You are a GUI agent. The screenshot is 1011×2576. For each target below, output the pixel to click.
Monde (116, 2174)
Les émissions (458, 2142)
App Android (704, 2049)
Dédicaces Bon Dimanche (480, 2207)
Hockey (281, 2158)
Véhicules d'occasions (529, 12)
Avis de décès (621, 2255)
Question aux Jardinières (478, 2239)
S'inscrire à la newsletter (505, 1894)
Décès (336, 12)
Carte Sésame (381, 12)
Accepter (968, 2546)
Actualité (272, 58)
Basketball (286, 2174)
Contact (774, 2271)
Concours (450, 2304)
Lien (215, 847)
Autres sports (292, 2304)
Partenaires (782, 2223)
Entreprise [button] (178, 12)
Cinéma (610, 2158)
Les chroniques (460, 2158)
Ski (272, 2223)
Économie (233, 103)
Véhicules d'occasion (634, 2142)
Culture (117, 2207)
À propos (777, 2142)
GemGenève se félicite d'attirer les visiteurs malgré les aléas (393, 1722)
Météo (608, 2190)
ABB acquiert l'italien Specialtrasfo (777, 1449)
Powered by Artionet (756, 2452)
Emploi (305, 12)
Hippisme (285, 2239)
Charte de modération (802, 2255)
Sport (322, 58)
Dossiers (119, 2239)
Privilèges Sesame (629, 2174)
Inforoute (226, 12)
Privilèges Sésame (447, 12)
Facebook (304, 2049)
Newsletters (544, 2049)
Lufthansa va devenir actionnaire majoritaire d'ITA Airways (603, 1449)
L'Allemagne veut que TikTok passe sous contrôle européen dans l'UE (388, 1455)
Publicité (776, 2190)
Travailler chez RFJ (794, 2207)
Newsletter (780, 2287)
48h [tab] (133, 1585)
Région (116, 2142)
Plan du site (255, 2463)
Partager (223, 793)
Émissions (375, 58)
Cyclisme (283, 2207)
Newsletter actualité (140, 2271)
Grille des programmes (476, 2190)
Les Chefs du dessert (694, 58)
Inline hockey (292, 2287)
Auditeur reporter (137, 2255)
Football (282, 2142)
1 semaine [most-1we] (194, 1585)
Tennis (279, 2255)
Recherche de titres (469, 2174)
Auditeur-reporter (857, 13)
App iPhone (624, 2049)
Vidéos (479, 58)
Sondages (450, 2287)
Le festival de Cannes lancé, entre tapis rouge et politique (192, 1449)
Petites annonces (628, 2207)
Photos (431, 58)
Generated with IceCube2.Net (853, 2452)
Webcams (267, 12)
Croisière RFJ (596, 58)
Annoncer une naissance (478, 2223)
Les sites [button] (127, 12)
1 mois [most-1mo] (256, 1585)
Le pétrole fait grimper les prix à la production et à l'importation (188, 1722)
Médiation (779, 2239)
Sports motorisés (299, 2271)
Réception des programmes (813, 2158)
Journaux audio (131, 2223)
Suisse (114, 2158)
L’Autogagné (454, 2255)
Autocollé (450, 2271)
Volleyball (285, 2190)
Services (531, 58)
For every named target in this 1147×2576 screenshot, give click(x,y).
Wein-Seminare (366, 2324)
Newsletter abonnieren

────────────────────

Would you copy out every line in the records that includes the string "click"?

Reply:
You are a GUI agent. The screenshot is 1011×2576. For each target below, output the pixel to click.
For every named target in this 1147×2576 screenshot, give click(x,y).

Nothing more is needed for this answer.